__INFORMATION SUPPLIED__:
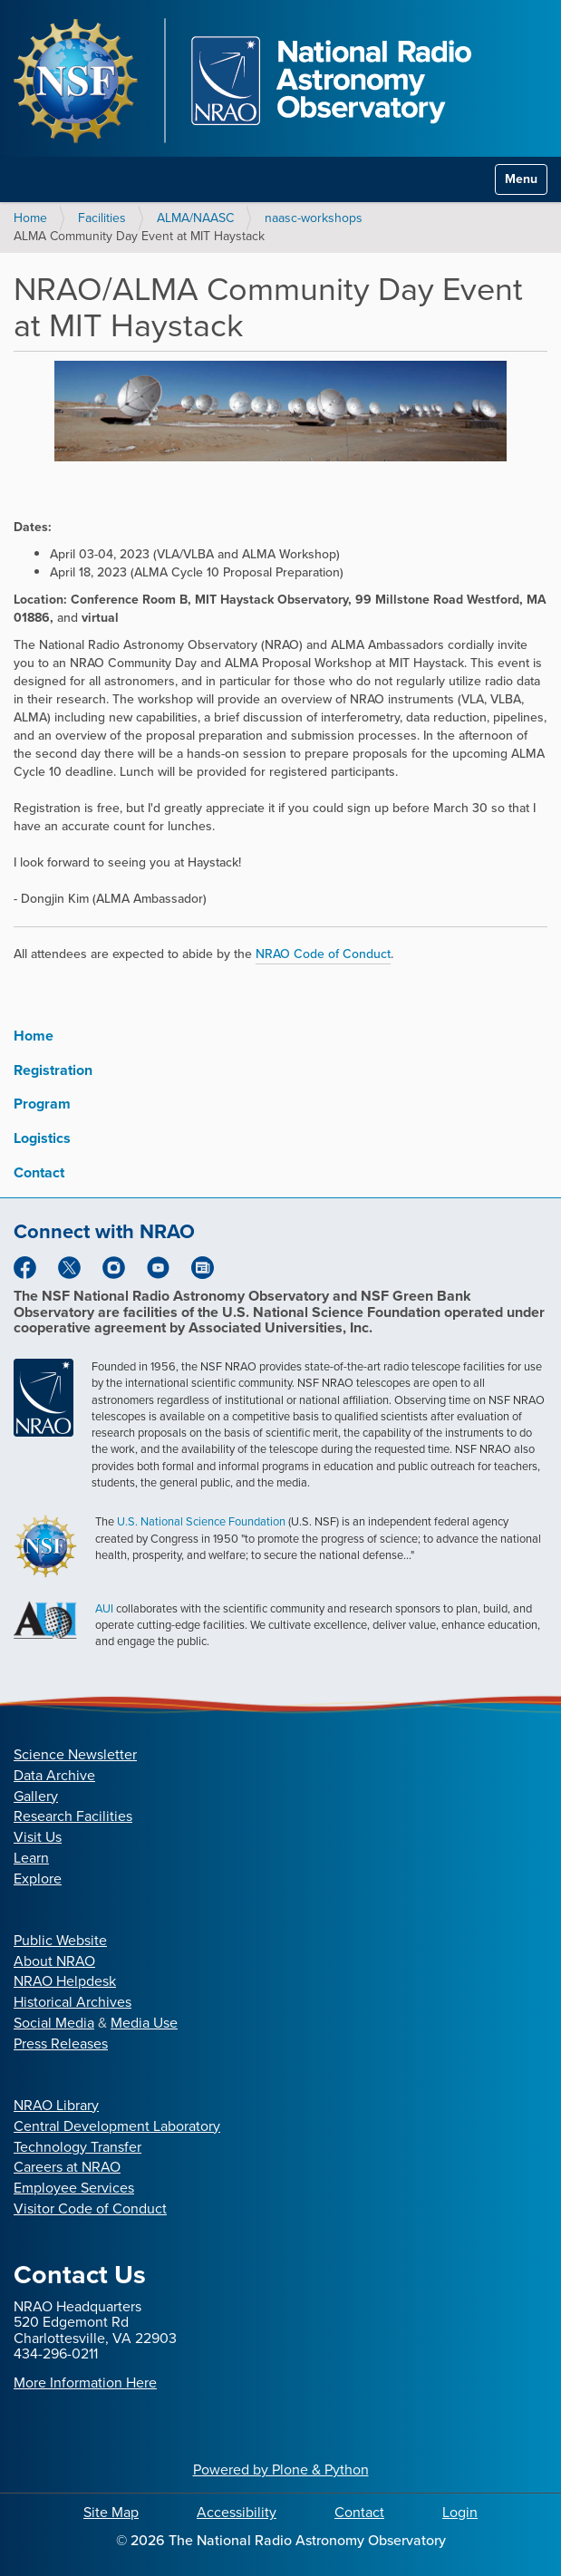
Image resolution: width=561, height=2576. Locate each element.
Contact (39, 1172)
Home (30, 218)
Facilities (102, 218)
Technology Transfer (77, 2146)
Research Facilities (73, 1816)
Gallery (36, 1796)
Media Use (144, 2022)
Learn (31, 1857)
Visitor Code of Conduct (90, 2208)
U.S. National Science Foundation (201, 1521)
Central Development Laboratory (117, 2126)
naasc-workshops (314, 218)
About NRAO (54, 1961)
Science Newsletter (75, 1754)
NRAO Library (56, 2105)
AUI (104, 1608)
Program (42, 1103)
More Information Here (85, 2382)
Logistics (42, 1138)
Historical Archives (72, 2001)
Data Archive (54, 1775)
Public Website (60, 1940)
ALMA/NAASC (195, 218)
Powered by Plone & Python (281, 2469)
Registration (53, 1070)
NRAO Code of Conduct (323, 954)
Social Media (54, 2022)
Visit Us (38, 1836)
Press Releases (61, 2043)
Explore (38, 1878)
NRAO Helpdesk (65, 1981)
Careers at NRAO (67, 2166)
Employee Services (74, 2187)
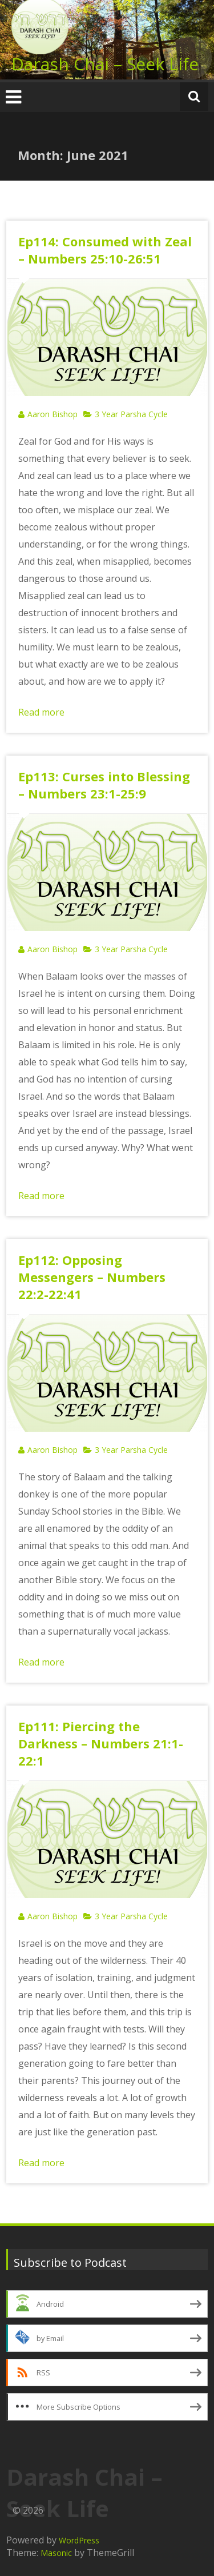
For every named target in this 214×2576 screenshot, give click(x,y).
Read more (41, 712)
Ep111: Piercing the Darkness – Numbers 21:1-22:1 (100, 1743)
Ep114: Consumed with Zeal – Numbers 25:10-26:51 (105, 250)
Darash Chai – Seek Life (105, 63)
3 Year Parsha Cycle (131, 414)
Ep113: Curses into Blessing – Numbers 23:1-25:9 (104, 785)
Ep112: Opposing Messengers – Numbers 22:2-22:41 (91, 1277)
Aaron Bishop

__HOW TO COMPLETE THIS TASK__: Where a line of the records includes "Numbers", copy it.

__RESPONSE TO THE TASK__:
Ep111: Piercing the Darkness – Numbers 21:1-22:1 (100, 1743)
Ep114: Consumed with Zeal – Numbers 25:10-26:51 (105, 250)
Ep113: Curses into Blessing – Numbers 23:1-25:9 (104, 785)
Ep112: Opposing Messengers – Numbers 22:2-22:41 (91, 1277)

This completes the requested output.